Lights, Camera, Free Speech: An Exploration of Freedom of Expression in Indian Cinema
The concept of ‘Freedom of Speech and Expression’ is a fundamental right enshrined in the Indian Constitution, and is essential to the functioning of a democratic society. This right encompasses the freedom to express one’s thoughts, opinions, and ideas. However, when it comes to cinema in India, the issue of freedom of speech and expression has been a contentious one. Indian cinema has completed over a century of existence and played a crucial role in spreading the rich cultural, social, economic, and political heritage of the country. The film industry has the power to reach millions of people, making it a vital medium for communication and expression.
Free speech is the lifeblood of democracy and its protection is crucial to the development of individual personality. In a democratic society, where the people are the ultimate decision-makers, freedom of expression is of utmost importance. The Indian Constitution recognizes this fundamental right and guarantees the liberty of thought and expression to all citizens. In fact, securing this right is one of the primary objectives of the Constitution, as outlined in the preamble. To give effect to this objective, the Indian Constitution guarantees ‘freedom of speech and expression’ as a fundamental right under Article 19(1)(a). This provision provides that the freedom of speech and expression is protected while also recognizing the need for certain reasonable restrictions to maintain social order and harmony.

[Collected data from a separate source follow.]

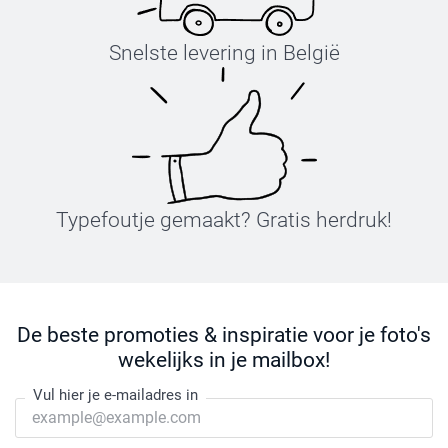
Snelste levering in België
Typefoutje gemaakt? Gratis herdruk!
De beste promoties & inspiratie voor je foto's
wekelijks in je mailbox!
Vul hier je e-mailadres in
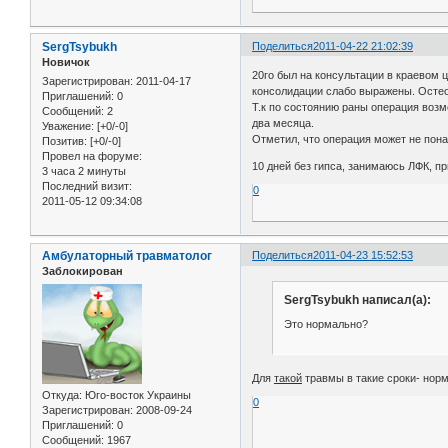
SergTsybukh
Поделиться
2011-04-22 21:02:39
Новичок
20го был на консультации в краевом 
Зарегистрирован
: 2011-04-17
консолидации слабо выражены. Остео
Приглашений:
0
Т.к по состоянию раны операция возм
Сообщений:
2
два месяца.
Уважение:
[+0/-0]
Отметил, что операция может не пона
Позитив:
[+0/-0]
Провел на форуме:
10 дней без гипса, занимаюсь ЛФК, п
3 часа 2 минуты
Последний визит:
0
2011-05-12 09:34:08
Амбулаторный травматолог
Поделиться
2011-04-23 15:52:53
Заблокирован
SergTsybukh написал(а):
Это нормально?
Для
такой
травмы в такие сроки- нор
Откуда:
Юго-восток Украины
0
Зарегистрирован
: 2008-09-24
Приглашений:
0
Сообщений:
1967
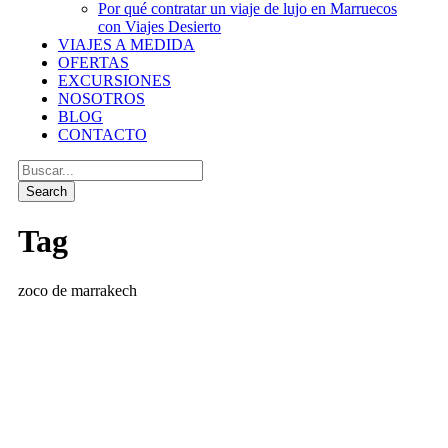
Por qué contratar un viaje de lujo en Marruecos
con Viajes Desierto
VIAJES A MEDIDA
OFERTAS
EXCURSIONES
NOSOTROS
BLOG
CONTACTO
Tag
zoco de marrakech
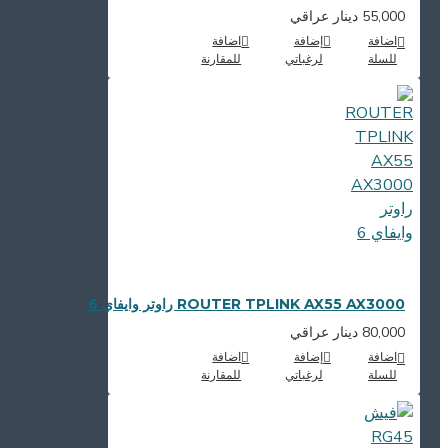
55,000 دينار عراقي
اضافة
إضافة
اضافة
للسلة
لرغباتي
للمقارنة
ROUTER TPLINK AX55 AX3000 راوتر وايفاي 6
80,000 دينار عراقي
اضافة
إضافة
اضافة
للسلة
لرغباتي
للمقارنة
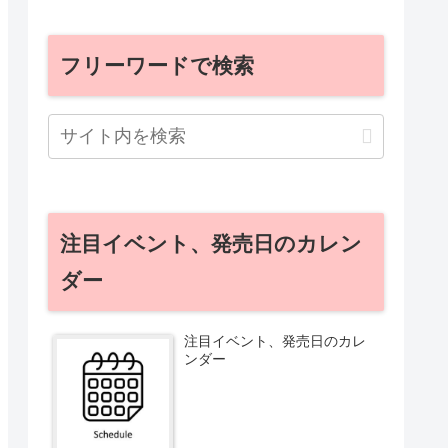
フリーワードで検索
注目イベント、発売日のカレン
ダー
注目イベント、発売日のカレ
ンダー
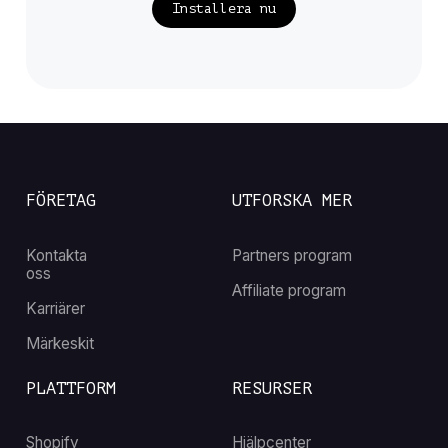
Installera nu
FÖRETAG
UTFORSKA MER
Kontakta
Partners program
oss
Affiliate program
Karriärer
Märkeskit
PLATTFORM
RESURSER
Shopify
Hjälpcenter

Films are an incredibly influential medium of communication that has undergone significant advancements in recent years. With the evolution of society and technology, films have adapted to keep pace with the changing times and have been able to reach the masses like never before. The film industry in India is the largest in the world, churning out more than a thousand movies annually and showcasing them in over 13,000 theaters throughout the country. Indian cinema has a rich history of challenging social norms and taboos, often through the depiction of controversial subjects. Indian cinema has been known for its representation of social issues, such as caste discrimination, women’s rights, and religious tensions.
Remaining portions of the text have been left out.